Illicit tobacco trade and excessive taxes denting economy

Author: Staff Report

ISLAMABAD: It is usually perceived that an increase in cigarette tax rates could result in a reduction in cigarette consumption and an increase in tax revenues. Taking this rationale forward, calls are made globally to increase tobacco taxes in countries.

According to the World Health Organization (WHO), increasing taxes will reduce the demand for cigarettes which is why recommendations are made for countries to increase tax rates. The Framework Convention on Tobacco Control (FCTC) states that price and tax measures are an effective and important means of reducing tobacco consumption. This may be true in countries whereby illicit cigarettes are not available, however, in a country like Pakistan, where illicit cigarettes sell at 1/5th the price, these arguments are counterproductive as consumers keep switching to such low priced non-tax paid cigarettes. Each country is unique and a one size fit all approach cannot be applied. In reality, any changes in tax rates must be considered along with a range of other factors such as inflation rates, growth in incomes and the potential impacts on the market for illicit cigarettes etc.

During last 5 years the Government has levied excessive excise increases, in light of such recommendations by the WHO. The net result, a widening price differential between legitimate industry brands and illicit brands, leading to a sharp rise in the sales of illicit cigarettes and a subsequent decline in the legitimate sector, keeping the overall industry consumption the same. The WHO itself states that ‘without prejudice to the sovereign right of the Parties to determine and establish their taxation policies’, which in essence means that countries reserve the right to establish their own policies.

Consumption of illicit cigarettes is driven by a number of factors in different countries. These may include the macroeconomic environment, the regulatory burden on duty paid manufacturers and varying levels of enforcement. In Pakistan, however, as history has shown, the key determinant of illicit cigarette consumption is the growing price differential between duty paid cigarettes and illicit cigarettes. As illicit cigarettes avoid taxation they can be priced substantially below the price of even the cheapest duty paid cigarettes. For a given level of income this makes illicit cigarettes more affordable for consumers than duty paid cigarettes. As cigarette taxes are increased over time, this tends to increase the price differential between duty paid and illicit cigarettes further. The minimum tax per packet of cigarettes is Rs. 43, whereas there are local duty evading cigarettes selling well below this price, as low as Rs. 15.

In a recent meeting held by the Public Accounts Committee, it was highlighted that 88 billion cigarettes are consumed in Pakistan annually.
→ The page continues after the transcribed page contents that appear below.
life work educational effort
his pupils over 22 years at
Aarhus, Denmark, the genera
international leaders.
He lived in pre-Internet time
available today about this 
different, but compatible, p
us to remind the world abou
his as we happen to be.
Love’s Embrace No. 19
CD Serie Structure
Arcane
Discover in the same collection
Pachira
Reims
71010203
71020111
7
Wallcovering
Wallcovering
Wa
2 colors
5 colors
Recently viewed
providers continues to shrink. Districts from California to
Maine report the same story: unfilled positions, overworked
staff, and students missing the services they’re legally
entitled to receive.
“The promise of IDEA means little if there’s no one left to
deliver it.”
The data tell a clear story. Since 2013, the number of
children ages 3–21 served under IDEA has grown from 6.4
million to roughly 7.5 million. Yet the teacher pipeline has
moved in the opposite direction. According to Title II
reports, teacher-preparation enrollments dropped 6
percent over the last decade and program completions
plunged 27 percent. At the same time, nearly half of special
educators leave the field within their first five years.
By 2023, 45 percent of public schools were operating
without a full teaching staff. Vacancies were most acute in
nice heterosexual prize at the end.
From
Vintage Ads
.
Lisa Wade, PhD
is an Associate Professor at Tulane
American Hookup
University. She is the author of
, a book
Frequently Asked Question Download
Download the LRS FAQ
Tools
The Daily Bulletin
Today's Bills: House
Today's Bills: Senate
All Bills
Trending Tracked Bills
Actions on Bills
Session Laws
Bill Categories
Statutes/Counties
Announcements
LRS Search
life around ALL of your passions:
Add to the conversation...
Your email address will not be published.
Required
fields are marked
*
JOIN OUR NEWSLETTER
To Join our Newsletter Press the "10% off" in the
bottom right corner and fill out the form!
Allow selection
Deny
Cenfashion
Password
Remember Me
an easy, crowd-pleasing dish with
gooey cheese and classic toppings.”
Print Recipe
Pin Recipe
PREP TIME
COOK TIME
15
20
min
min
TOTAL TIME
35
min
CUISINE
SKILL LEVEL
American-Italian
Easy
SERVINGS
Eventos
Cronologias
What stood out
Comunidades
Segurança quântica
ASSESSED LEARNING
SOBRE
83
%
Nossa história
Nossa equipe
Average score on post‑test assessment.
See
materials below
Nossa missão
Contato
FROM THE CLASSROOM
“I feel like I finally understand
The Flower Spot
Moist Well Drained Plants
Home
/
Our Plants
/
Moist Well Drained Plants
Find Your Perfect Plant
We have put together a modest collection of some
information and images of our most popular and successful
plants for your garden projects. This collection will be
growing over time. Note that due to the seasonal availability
It is an established fact that over the last 5 years, the consumption of cigarettes in the country has remained, more or less the same, standing at 81 billion sticks. However, the shift from legitimate industry volumes to the illicit industry has rapidly increased, with more than 40% of the market being illicit.

With such excessive excise led price increases, estimates reveal that the prices of legitimate cigarettes have increased by more than 100% over the last six years, whereas the prices of illicit cigarettes have seen a zero to nominal increase. In Pakistan, according to sources, more than Rs. 45 billion was lost by the government in the year 2015/16 in the form of potential revenues. Furthermore, the government contribution by the legitimate industry is also set to decrease, which shows that a uniform approach cannot be adopted for all countries. Each country and its dynamics are unique and must be dealt with separately, factoring in different variables.

Taking notice and showing great concern over the rapidly growing illicit cigarette market, the Federal Board of Revenue (FBR) constituted a joint task force called the IR Enforcement Network on Illicit Tobacco trade. The enforcement network under the supervision of CCIR, RTO Rawalpindi, as central coordinator, conducted raids in different cities all over country and confiscated a whopping 122 million illegal cigarettes, including tax evaded imported cigarettes and locally produced tax evading cigarettes.

Although the government is now actively carrying out enforcement drives all across the country, consistent enforcement needs to be a priority to curtail this growing black sector that continues to dent the economy. Furthermore, only enforcement against the crime will not deter the criminals, there need to be proper systems in place in order to stop the supply, i.e. create disincentive for the illicit players from making profits. Concrete fiscal and regulatory measures need to be taken in order to discourage, reduce and eliminate this form of illegal behaviour.